O senador Eduardo Braga (PMDB/AM) defendeu hoje (16) a elaboração de um Código Florestal Brasileiro que permita a construção de um futuro inteligente para País, que possa aliar produção com preservação ambiental. Como presidente da Comissão de Ciência, Tecnologia, Inovação, Comunicação e Informática (CCT), ele participou de audiência pública conjunta realizada pela CCT e pelas comissões de Meio Ambiente (CMA) e Agricultura e Reforma Agrária (CRA) para ouvir o deputado Aldo Rebelo (PCdoB/SP), relator da matéria (PLC30/2011) na Câmara dos Deputados.

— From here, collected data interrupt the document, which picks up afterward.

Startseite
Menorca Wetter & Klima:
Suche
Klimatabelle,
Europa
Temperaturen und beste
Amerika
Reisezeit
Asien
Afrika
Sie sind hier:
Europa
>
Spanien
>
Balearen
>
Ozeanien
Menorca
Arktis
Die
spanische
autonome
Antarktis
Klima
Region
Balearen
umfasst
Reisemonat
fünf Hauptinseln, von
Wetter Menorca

O senador lembrou que, “se políticas de desenvolvimento da Amazônia adotadas no passado estivessem corretas, hoje não haveria milhares de amazônidas na miséria”. Ele se referiu aos dados apresentados pelo convidado da audiência, deputado Aldo Rebelo, sobre a situação de pequenos agricultores na região de Boca do Acre, no sul do Amazonas, que receberam multas pesadas por áreas desmatadas para a criação de gado.
“Se o passado estivesse correto e aquela área fosse apropriada para a pecuária, as pessoas que hoje lá vivem não estariam na miséria. Não sou contra a pecuária, mas sou contra a pecuária em locais inapropriados, como é o caso da Amazônia. Hoje, temos na região, grandes áreas desmatadas para a criação de gado e que depois foram abandonadas porque não podiam ser empregadas na pecuária”, ressaltou Braga.
Ele informou que no período em que foi governador do Amazonas negociou junto ao Ministério do Meio Ambiente (MMA) termos de ajustes de conduta para regularizar a situação de produtores que estavam na ilegalidade. Também relatou que o maior índice de desmatamento no Amazonas está localizado em áreas de fronteira com os estados de Rondônia e Acre e onde a atividade agropecuária é intensiva
“Nossa floresta não pode ser um retrato de um único município cujo exemplo não é multiplicável para o restante do estado. Os grandes problemas acontecem na área da BR 364, ocupada de forma ilegal e criminosa para o desenvolvimento da pecuária intensiva”, disse.
Participação da Ciência
Na audiência pública, Eduardo Braga defendeu a participação dos cientistas e a utilização de estudos científicos para indicar quais áreas são mais adequadas à produção.
“Para o produtor não é vantagem destruir o solo porque irá inviabilizar a produção. E a ciência e a tecnologia devem ser usadas para ajudar o produtor a utilizar o solo da melhor forma”, afirmou.
Pagamento por Serviços Ambientais
O senador também defendeu que os proprietários rurais devem ser estimulados a proteger a reserva legal. Para isso, é preciso criar mecanismos dentro do orçamento que possibilite o chamado pagamento por serviços ambientais. Segundo ele, o custo social da terra e o ônus da preservação devem ser compartilhados com o governo.
“Se manter áreas de reserva legal é uma questão estratégica para o país, não se pode deixar o ônus apenas para o agricultor. A redução de impostos pode ser um estímulo para a proteção das reservas legais” – reforçou Braga.